Lors de ces élections présidentielles-là, le Front national est le seul parti politique à mentionner dans son programme de gouvernement le dépistage systématique du sida en France et en particulier "aux frontières évidemment, à l'occasion du mariage, de la grossesse, en milieu carcéral ou de prostitution et chez tous ceux qui ont une responsabilité collective". Le programme indiquait aussi dans la partie santé : "des contrôles adaptés seront mis en place auprès des personnes étrangères appelées à résider en France. Les personnes à soigner seront envoyées dans des centres spécialisés".

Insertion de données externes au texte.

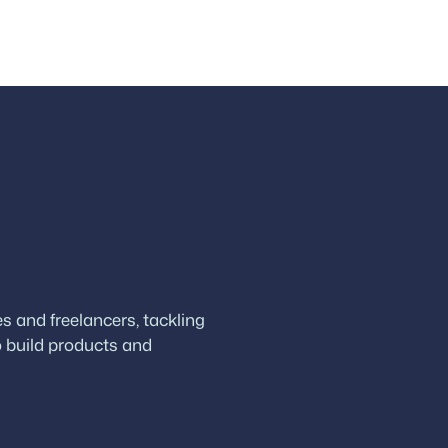
 and freelancers, tackling
 build products and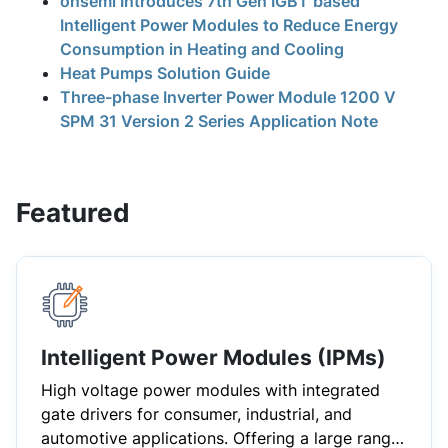
onsemi Introduces 7th Gen IGBT based
Intelligent Power Modules to Reduce Energy
Consumption in Heating and Cooling
Heat Pumps Solution Guide
Three-phase Inverter Power Module 1200 V
SPM 31 Version 2 Series Application Note
Featured
Intelligent Power Modules (IPMs)
High voltage power modules with integrated
gate drivers for consumer, industrial, and
automotive applications. Offering a large range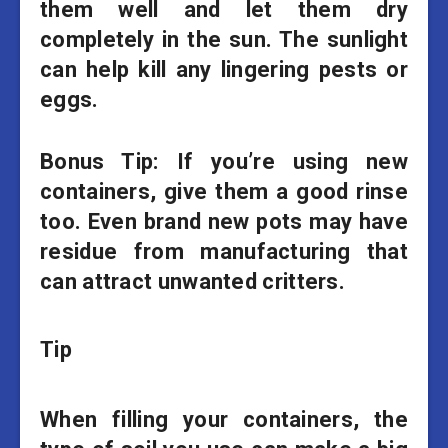
them well and let them dry
completely in the sun. The sunlight
can help kill any lingering pests or
eggs.
Bonus Tip:
If you’re using new
containers, give them a good rinse
too. Even brand new pots may have
residue from manufacturing that
can attract unwanted critters.
Tip
When filling your containers, the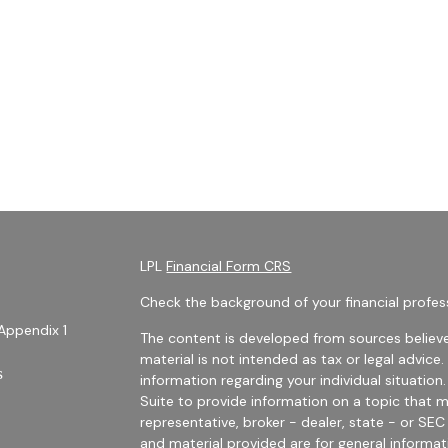
LPL
Financial Form CRS
Check the background of your financial profes
Appendix 1
The content is developed from sources believe
material is not intended as tax or legal advice.
s
information regarding your individual situati
Suite to provide information on a topic that m
representative, broker - dealer, state - or SE
and material provided are for general informat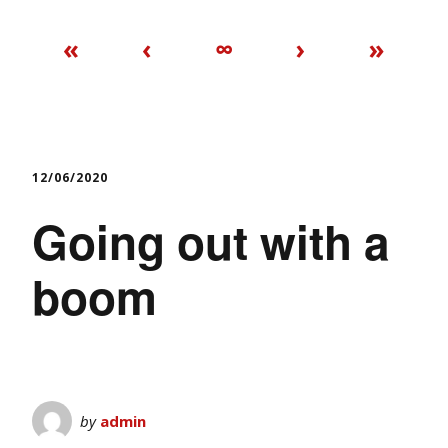
«
‹
∞
›
»
12/06/2020
Going out with a
boom
by
admin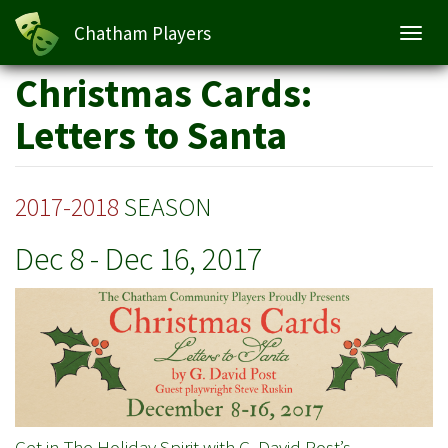
Christmas Cards: Letters to Santa
Chatham Players
Toggl
navig
Skip
Christmas Cards:
to
main
Letters to Santa
content
2017-2018
SEASON
Dec 8
-
Dec 16, 2017
Get in The Holiday Spirit with G. David Post’s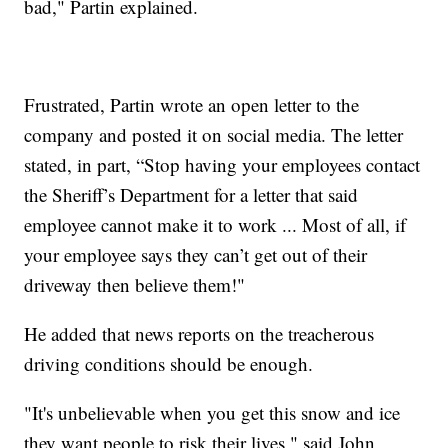
bad," Partin explained.
Frustrated, Partin wrote an open letter to the
company and posted it on social media. The letter
stated, in part, “Stop having your employees contact
the Sheriff’s Department for a letter that said
employee cannot make it to work ... Most of all, if
your employee says they can’t get out of their
driveway then believe them!"
He added that news reports on the treacherous
driving conditions should be enough.
"It's unbelievable when you get this snow and ice
they want people to risk their lives," said John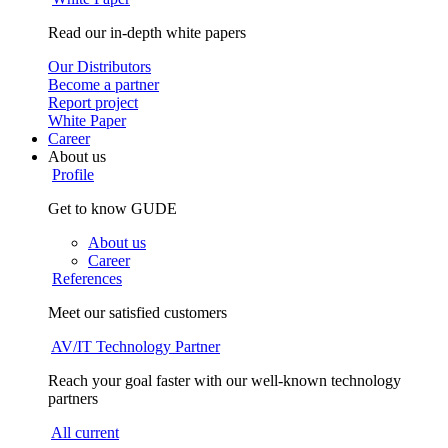
Read our in-depth white papers
Our Distributors
Become a partner
Report project
White Paper
Career
About us
Profile
Get to know GUDE
About us
Career
References
Meet our satisfied customers
AV/IT Technology Partner
Reach your goal faster with our well-known technology
partners
All current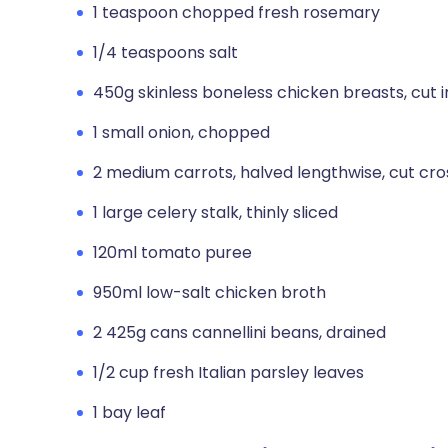
1 teaspoon chopped fresh rosemary
1/4 teaspoons salt
450g skinless boneless chicken breasts, cut i
1 small onion, chopped
2 medium carrots, halved lengthwise, cut cro
1 large celery stalk, thinly sliced
120ml tomato puree
950ml low-salt chicken broth
2 425g cans cannellini beans, drained
1/2 cup fresh Italian parsley leaves
1 bay leaf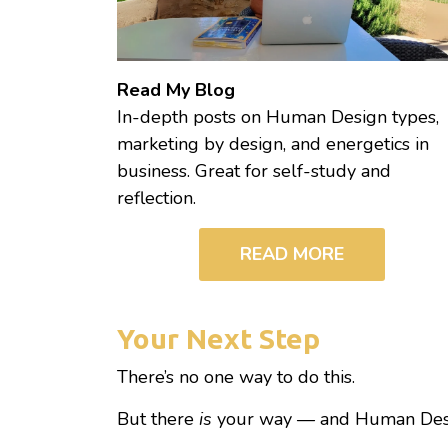
Read My Blog
In-depth posts on Human Design types,
marketing by design, and energetics in
business. Great for self-study and
reflection.
READ MORE
Your Next Step
There’s no one way to do this.
But there
is
your way — and Human Desig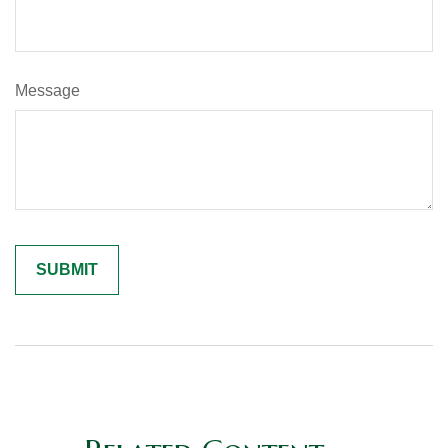
Message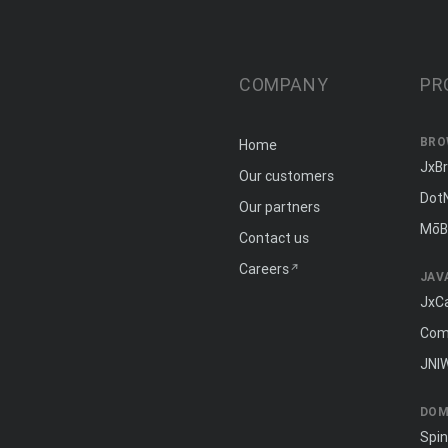
COMPANY
PR
BRO
Home
JxB
Our customers
Dot
Our partners
MōB
Contact us
Careers
JAV
JxC
Com
JNI
DOM
Spi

Le Front national n’a jamais retiré, ni désavoué ses propos sur les "sidaïques" et autres "sidatoriums". A mettre aussi au passif du parti d’extrême droite, un manque d’intérêt pour ne pas dire plus sur les questions de santé… Le FN ne parlait du financement de la santé que pour proposer de créer deux Sécurité sociale : l’une pour les Français, l’autre pour les étrangers. Il n’abordait le VIH que sous l’angle de la peur, en faisant des séropositifs des repoussoirs. Il est donc logique que cette vision entretenue depuis des années avec quelques variantes pose question, aujourd’hui encore. Il est tout aussi évident que cet héritage-là, jamais dénoncé, soit problématique pour les associations de lutte contre le sida. A cet égard, les élections municipales de 1995, qui ont vu arriver des maires FN dans plusieurs villes, ont été un signal d’alarme de plus. Bien souvent, les nouvelles majorités ont diminué voire retiré leurs subventions aux associations de lutte contre le sida, à AIDES surtout au motif que ce serait une "association d’homosexuels". Ce passé et ce passif existent. Ils illustrent une conception de la société, de la santé, des relations entre les personnes qui sont à l’opposé des valeurs et des combats que la majorité des associations de lutte contre le sida, dont AIDES, de défense des droits des personnes étrangères et LGBT portent.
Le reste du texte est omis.